Over the past two decades, liver transplantation for cholangiocarcinomas has been controversial. In the early era of transplantation, intrahepatic and hilar cholangiocarcinomas were considered to be ideal indications for liver transplantation. The tumours tend to remain localised within the liver and the liver hilum, respectively, until late in the course of the disease and can often be completely removed by hepatectomy and replacement of a homograft, even if curative resection is not feasible.1,2 Therefore, liver transplantation represents a curative treatment option in patients with cholangiocarcinomas. However, despite cure obtained in a considerable proportion of patients, the long-term results of the procedure were found to be inferior to those of liver transplantation performed on patients with benign diseases or early-stage hepatocellular carcinoma.1–4 In the early 1990s, because of the upcoming organ shortage and the resulting necessity to allocate available organs to patients with the best prospects of success in the long term, cholangiocarcinomas started to be refused as an indication for liver transplantation.5,6
However, numerous patients with cholangiocarcinomas are not suitable for resection due to local tumour extension or insufficient remnant liver function (see Figure 1). In particular, patients with an underlying liver disease, such as primary sclerosing cholangitis (PSC), frequently have unresectable cholangiocarcinomas (see Figure 2).

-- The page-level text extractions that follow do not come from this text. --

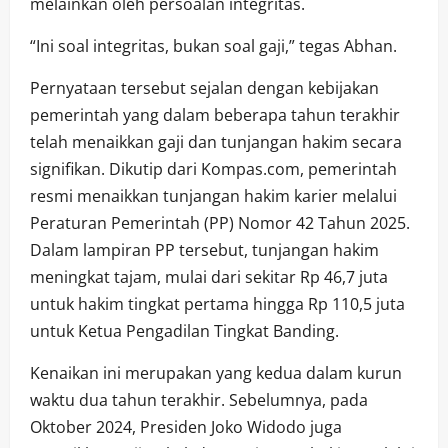
melainkan oleh persoalan integritas.
“Ini soal integritas, bukan soal gaji,” tegas Abhan.
Pernyataan tersebut sejalan dengan kebijakan
pemerintah yang dalam beberapa tahun terakhir
telah menaikkan gaji dan tunjangan hakim secara
signifikan. Dikutip dari Kompas.com, pemerintah
resmi menaikkan tunjangan hakim karier melalui
Peraturan Pemerintah (PP) Nomor 42 Tahun 2025.
Dalam lampiran PP tersebut, tunjangan hakim
meningkat tajam, mulai dari sekitar Rp 46,7 juta
untuk hakim tingkat pertama hingga Rp 110,5 juta
untuk Ketua Pengadilan Tingkat Banding.
Kenaikan ini merupakan yang kedua dalam kurun
waktu dua tahun terakhir. Sebelumnya, pada
Oktober 2024, Presiden Joko Widodo juga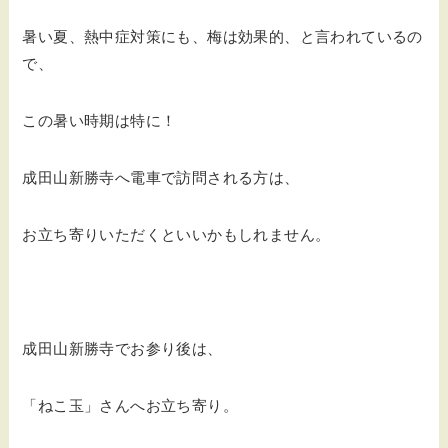
暑い夏、熱中症対策にも、梅は効果的、と言われているの
で、
この暑い時期は特に！
成田山新勝寺へ電車で訪問される方は、
お立ち寄りいただくといいかもしれません。
成田山新勝寺でお参り後は、
「ねこ玉」さんへお立ち寄り。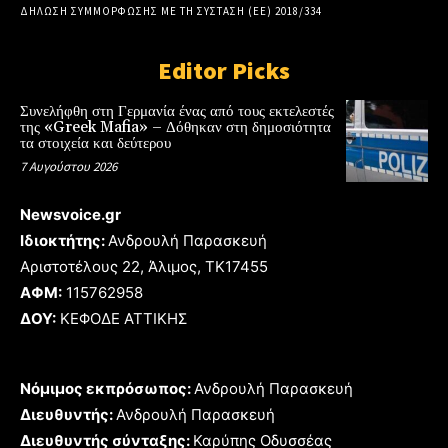
ΔΗΛΩΣΗ ΣΥΜΜΟΡΦΩΣΗΣ ΜΕ ΤΗ ΣΥΣΤΑΣΗ (ΕΕ) 2018/334
Editor Picks
Συνελήφθη στη Γερμανία ένας από τους εκτελεστές
της «Greek Mafia» – Δόθηκαν στη δημοσιότητα
τα στοιχεία και δεύτερου
7 Αυγούστου 2026
Newsvoice.gr
Ιδιοκτήτης:
Ανδρουλή Παρασκευή
Αριστοτέλους 22, Άλιμος, TK17455
ΑΦΜ:
115762958
ΔΟΥ:
ΚΕΦΟΔΕ ΑΤΤΙΚΗΣ
Νόμιμος εκπρόσωπος:
Ανδρουλή Παρασκευή
Διευθυντής:
Ανδρουλή Παρασκευή
Διευθυντής σύνταξης:
Καρύπης Οδυσσέας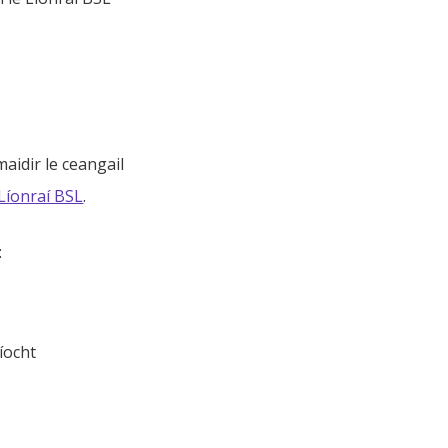
aidir le ceangail
 Líonraí BSL
.
:
íocht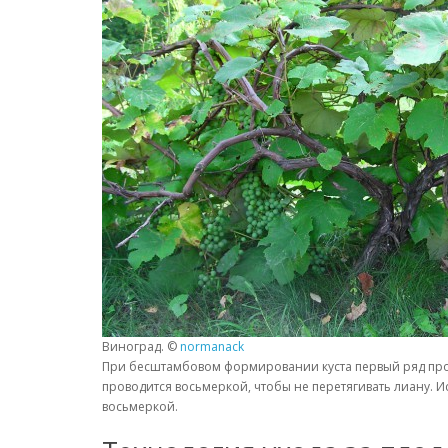
Виноград. ©
normanack
При бесштамбовом формировании куста первый ряд пров
проводится восьмеркой, чтобы не перетягивать лиану. И
восьмеркой.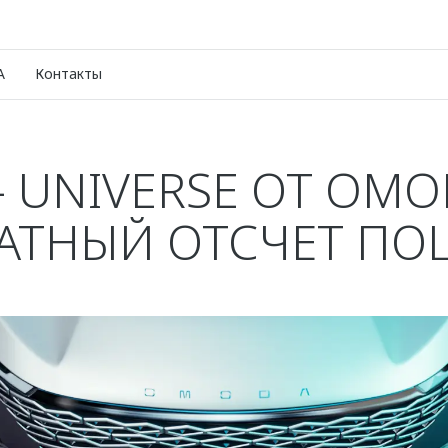
A
Контакты
– UNIVERSE ОТ OMO
АТНЫЙ ОТСЧЕТ ПО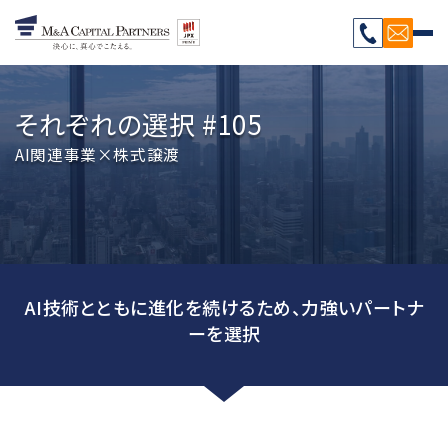
それぞれの選択 #105
AI関連事業×株式譲渡
AI技術とともに進化を続けるため、力強いパートナ
ーを選択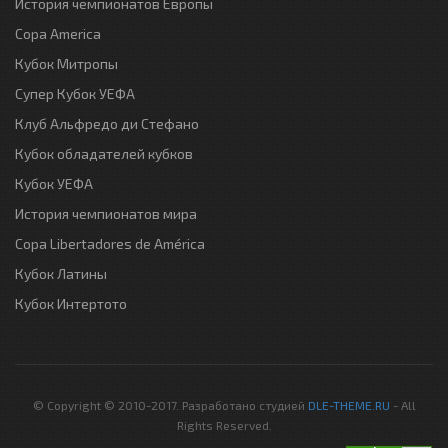
История чемпионатов Европы
Copa America
Кубок Митропы
Супер Кубок УЕФА
Клуб Альфредо ди Стефано
Кубок обладателей кубков
Кубок УЕФА
История чемпионатов мира
Copa Libertadores de América
Кубок Латины
Кубок Интертото
© Copyright © 2010-2017. Разработано студией
DLE-THEME.RU
- All
Rights Reserved.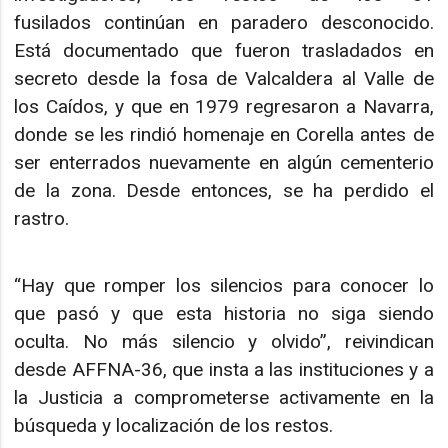
fusilados continúan en paradero desconocido.
Está documentado que fueron trasladados en
secreto desde la fosa de Valcaldera al Valle de
los Caídos, y que en 1979 regresaron a Navarra,
donde se les rindió homenaje en Corella antes de
ser enterrados nuevamente en algún cementerio
de la zona. Desde entonces, se ha perdido el
rastro.
“Hay que romper los silencios para conocer lo
que pasó y que esta historia no siga siendo
oculta. No más silencio y olvido”, reivindican
desde AFFNA-36, que insta a las instituciones y a
la Justicia a comprometerse activamente en la
búsqueda y localización de los restos.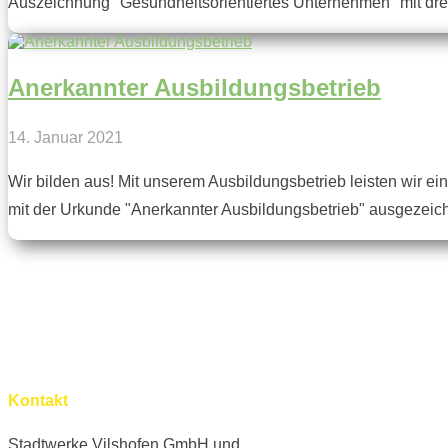
Auszeichnung "Gesundheitsorientiertes Unternehmen" mit drei 
Anerkannter Ausbildungsbetrieb
14. Januar 2021
Wir bilden aus! Mit unserem Ausbildungsbetrieb leisten wir 
mit der Urkunde "Anerkannter Ausbildungsbetrieb" ausgezeichnet
Derzeit keine Stelle vakant.
Kontakt
Stadtwerke Vilshofen GmbH und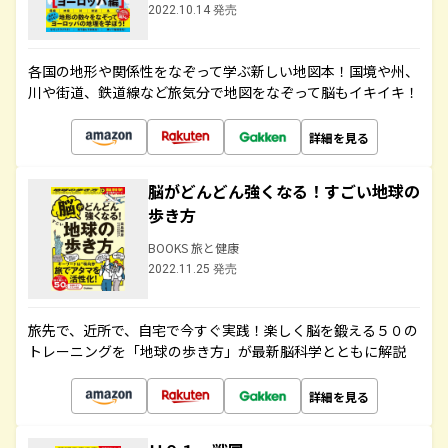
2022.10.14 発売
各国の地形や関係性をなぞって学ぶ新しい地図本！国境や州、
川や街道、鉄道線など旅気分で地図をなぞって脳もイキイキ！
詳細を見る
脳がどんどん強くなる！すごい地球の
歩き方
BOOKS 旅と健康
2022.11.25 発売
旅先で、近所で、自宅で今すぐ実践！楽しく脳を鍛える５０の
トレーニングを「地球の歩き方」が最新脳科学とともに解説
詳細を見る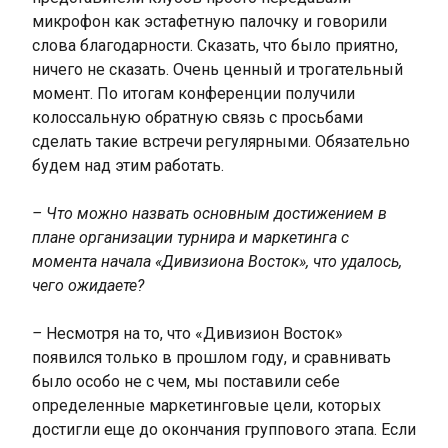
микрофон как эстафетную палочку и говорили
слова благодарности. Сказать, что было приятно,
ничего не сказать. Очень ценный и трогательный
момент. По итогам конференции получили
колоссальную обратную связь с просьбами
сделать такие встречи регулярными. Обязательно
будем над этим работать.
– Что можно назвать основным достижением в
плане организации турнира и маркетинга с
момента начала «Дивизиона Восток», что удалось,
чего ожидаете?
–
Несмотря на то, что «Дивизион Восток»
появился только в прошлом году, и сравнивать
было особо не с чем, мы поставили себе
определенные маркетинговые цели, которых
достигли еще до окончания группового этапа. Если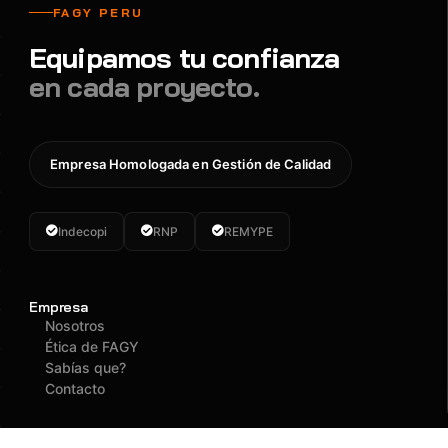
FAGY PERU
Equipamos tu confianza
en cada proyecto.
Empresa Homologada en Gestión de Calidad
Indecopi
RNP
REMYPE
Empresa
Nosotros
Ética de FAGY
Sabías que?
Contacto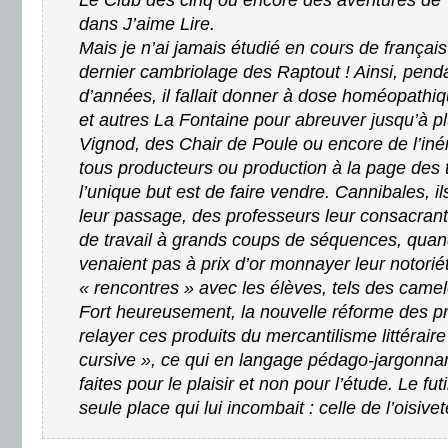
Le Club des cinq ou encore des aventures d
dans J’aime Lire.
Mais je n’ai jamais étudié en cours de français
dernier cambriolage des Raptout ! Ainsi, pend
d’années, il fallait donner à dose homéopathiqu
et autres La Fontaine pour abreuver jusqu’à pl
Vignod, des Chair de Poule ou encore de l’iné
tous producteurs ou production à la page de
l’unique but est de faire vendre. Cannibales, il
leur passage, des professeurs leur consacran
de travail à grands coups de séquences, quan
venaient pas à prix d’or monnayer leur notorié
« rencontres » avec les élèves, tels des camel
Fort heureusement, la nouvelle réforme des 
relayer ces produits du mercantilisme littérair
cursive », ce qui en langage pédago-jargonnan
faites pour le plaisir et non pour l’étude. Le fu
seule place qui lui incombait : celle de l’oisivet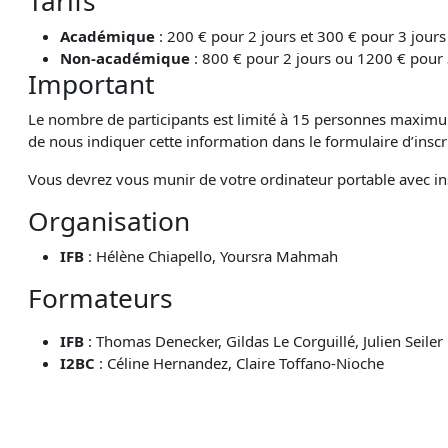
Tarifs
Académique
: 200 € pour 2 jours et 300 € pour 3 jours
Non-académique
: 800 € pour 2 jours ou 1200 € pour 
Important
Le nombre de participants est limité à 15 personnes maximum
de nous indiquer cette information dans le formulaire d’inscr
Vous devrez vous munir de votre ordinateur portable avec in
Organisation
IFB
: Hélène Chiapello, Yoursra Mahmah
Formateurs
IFB
: Thomas Denecker, Gildas Le Corguillé, Julien Seiler
I2BC
: Céline Hernandez, Claire Toffano-Nioche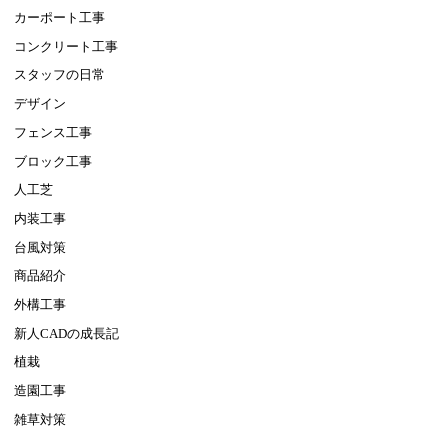
カーポート工事
コンクリート工事
スタッフの日常
デザイン
フェンス工事
ブロック工事
人工芝
内装工事
台風対策
商品紹介
外構工事
新人CADの成長記
植栽
造園工事
雑草対策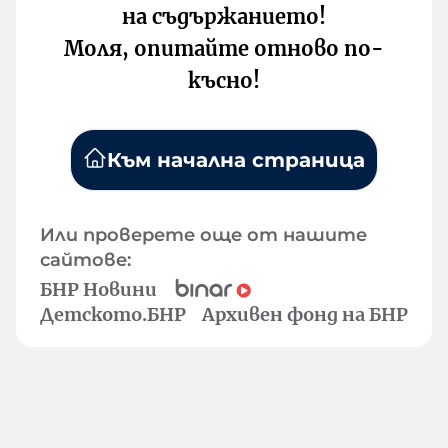
на съдържанието!
Моля, опитайте отново по-
късно!
Към начална страница
Или проверете още от нашите
сайтове:
БНР Новини
Детското.БНР
Архивен фонд на БНР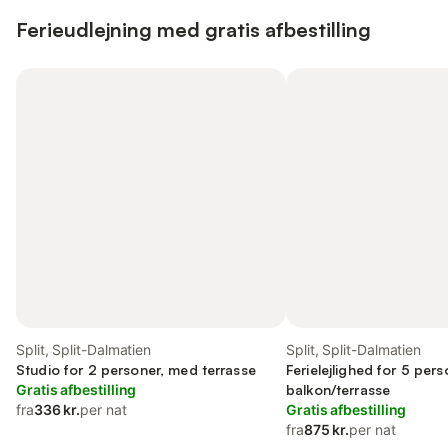
Ferieudlejning med gratis afbestilling
Split, Split-Dalmatien
Split, Split-Dalmatien
Studio for 2 personer, med terrasse
Ferielejlighed for 5 per
Gratis afbestilling
balkon/terrasse
fra
336 kr.
per nat
Gratis afbestilling
fra
875 kr.
per nat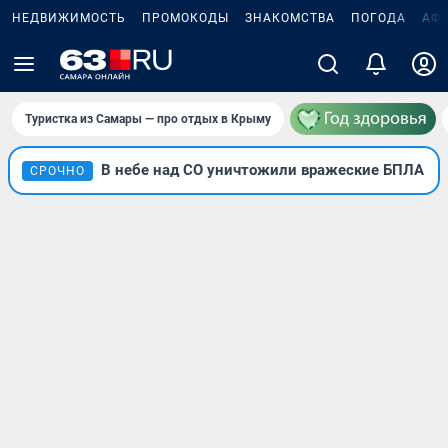
НЕДВИЖИМОСТЬ
ПРОМОКОДЫ
ЗНАКОМСТВА
ПОГОДА
АФ
Туристка из Самары — про отдых в Крыму
В небе над СО уничтожили вражеские БПЛА
СРОЧНО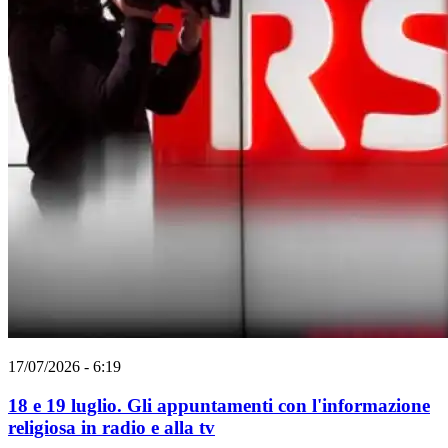
17/07/2026 - 6:19
18 e 19 luglio. Gli appuntamenti con l'informazione
religiosa in radio e alla tv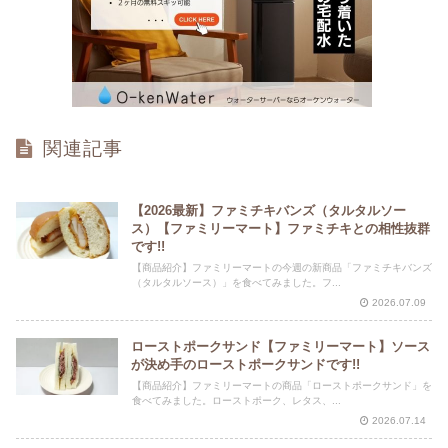
関連記事
【2026最新】ファミチキバンズ（タルタルソー
ス）【ファミリーマート】ファミチキとの相性抜群
です!!
【商品紹介】ファミリーマートの今週の新商品「ファミチキバンズ
（タルタルソース）」を食べてみました。フ...
2026.07.09
ローストポークサンド【ファミリーマート】ソース
が決め手のローストポークサンドです!!
【商品紹介】ファミリーマートの商品「ローストポークサンド」を
食べてみました。ローストポーク、レタス、...
2026.07.14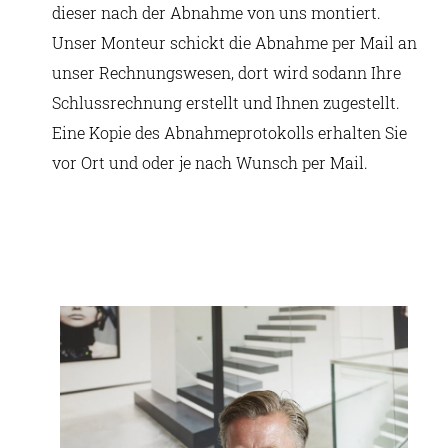
dieser nach der Abnahme von uns montiert.
Unser Monteur schickt die Abnahme per Mail an
unser Rechnungswesen, dort wird sodann Ihre
Schlussrechnung erstellt und Ihnen zugestellt.
Eine Kopie des Abnahmeprotokolls erhalten Sie
vor Ort und oder je nach Wunsch per Mail.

A number of these patients develop cholangiocarcinoma at a younger age, which underlines the need for a curative treatment option in tumours that are not suitable for resection.7 In this group of patients, liver transplantation remains the only chance of long-term survival and cure. Therefore, liver transplantation remains an important tool in the treatment of patients with cholangiocarcinomas.
In recent years, new treatment approaches have markedly improved patient outcomes. However, liver transplantation used in the treatment of cholangiocarcinomas remains complex and the indication needs to take into account the different biological behaviours, the availability of effective alternative treatment modalities, the current transplant allocation criteria and theindividual prognosis.